- Exercise brief -
Search the entries for the word "analytics". Copy every line that holds it.

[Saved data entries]
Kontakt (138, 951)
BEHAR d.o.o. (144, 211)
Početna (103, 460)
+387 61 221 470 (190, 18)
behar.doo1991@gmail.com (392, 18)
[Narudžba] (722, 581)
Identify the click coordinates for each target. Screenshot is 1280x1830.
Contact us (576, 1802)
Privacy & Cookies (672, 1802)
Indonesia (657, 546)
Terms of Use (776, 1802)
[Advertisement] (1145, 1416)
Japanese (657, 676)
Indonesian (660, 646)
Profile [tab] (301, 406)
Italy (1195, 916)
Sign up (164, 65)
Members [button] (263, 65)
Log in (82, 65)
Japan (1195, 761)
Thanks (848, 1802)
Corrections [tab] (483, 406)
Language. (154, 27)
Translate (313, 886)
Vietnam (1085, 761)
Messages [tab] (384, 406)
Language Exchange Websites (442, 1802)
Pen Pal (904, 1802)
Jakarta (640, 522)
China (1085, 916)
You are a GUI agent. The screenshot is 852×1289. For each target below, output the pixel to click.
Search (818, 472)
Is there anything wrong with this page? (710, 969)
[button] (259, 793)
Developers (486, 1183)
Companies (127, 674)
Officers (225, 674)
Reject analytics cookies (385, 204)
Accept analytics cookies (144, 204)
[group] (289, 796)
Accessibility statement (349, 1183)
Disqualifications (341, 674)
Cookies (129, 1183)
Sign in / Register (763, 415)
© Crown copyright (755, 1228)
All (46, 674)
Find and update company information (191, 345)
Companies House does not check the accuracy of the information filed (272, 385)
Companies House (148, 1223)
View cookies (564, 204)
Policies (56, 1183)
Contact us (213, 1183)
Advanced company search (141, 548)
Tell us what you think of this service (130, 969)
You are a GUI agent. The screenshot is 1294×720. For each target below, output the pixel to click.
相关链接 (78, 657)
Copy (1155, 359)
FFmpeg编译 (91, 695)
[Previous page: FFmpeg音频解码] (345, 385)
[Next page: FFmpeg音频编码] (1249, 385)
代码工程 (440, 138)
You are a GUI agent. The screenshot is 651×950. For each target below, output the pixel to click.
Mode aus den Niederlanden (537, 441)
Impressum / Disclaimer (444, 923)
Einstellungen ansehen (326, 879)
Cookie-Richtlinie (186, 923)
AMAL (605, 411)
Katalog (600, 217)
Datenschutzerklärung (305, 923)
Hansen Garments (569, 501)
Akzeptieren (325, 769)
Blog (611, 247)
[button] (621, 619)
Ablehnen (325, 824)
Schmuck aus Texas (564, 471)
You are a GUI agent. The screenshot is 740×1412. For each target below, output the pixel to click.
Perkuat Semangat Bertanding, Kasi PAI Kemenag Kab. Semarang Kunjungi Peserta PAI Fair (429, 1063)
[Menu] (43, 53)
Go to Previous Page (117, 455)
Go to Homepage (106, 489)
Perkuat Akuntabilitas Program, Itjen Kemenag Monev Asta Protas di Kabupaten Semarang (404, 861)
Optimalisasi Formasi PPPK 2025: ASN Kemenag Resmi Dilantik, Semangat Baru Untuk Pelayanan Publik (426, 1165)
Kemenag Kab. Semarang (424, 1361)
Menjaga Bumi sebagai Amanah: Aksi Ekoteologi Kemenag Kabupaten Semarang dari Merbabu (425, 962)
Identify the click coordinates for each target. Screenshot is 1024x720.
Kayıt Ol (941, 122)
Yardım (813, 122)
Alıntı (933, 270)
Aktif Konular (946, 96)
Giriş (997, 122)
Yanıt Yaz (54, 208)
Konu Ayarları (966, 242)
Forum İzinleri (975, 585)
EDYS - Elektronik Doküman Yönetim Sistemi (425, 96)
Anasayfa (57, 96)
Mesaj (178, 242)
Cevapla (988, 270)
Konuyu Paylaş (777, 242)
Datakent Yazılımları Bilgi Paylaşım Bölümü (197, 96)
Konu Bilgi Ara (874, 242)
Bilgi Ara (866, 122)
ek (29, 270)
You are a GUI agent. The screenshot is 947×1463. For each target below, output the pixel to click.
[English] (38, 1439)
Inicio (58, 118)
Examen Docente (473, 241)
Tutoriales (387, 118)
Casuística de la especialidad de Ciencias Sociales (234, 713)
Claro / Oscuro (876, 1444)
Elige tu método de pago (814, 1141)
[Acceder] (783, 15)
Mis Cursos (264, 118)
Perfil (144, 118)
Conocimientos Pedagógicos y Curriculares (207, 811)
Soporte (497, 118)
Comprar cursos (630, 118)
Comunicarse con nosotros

- Answer space -
Reject analytics cookies (385, 204)
Accept analytics cookies (144, 204)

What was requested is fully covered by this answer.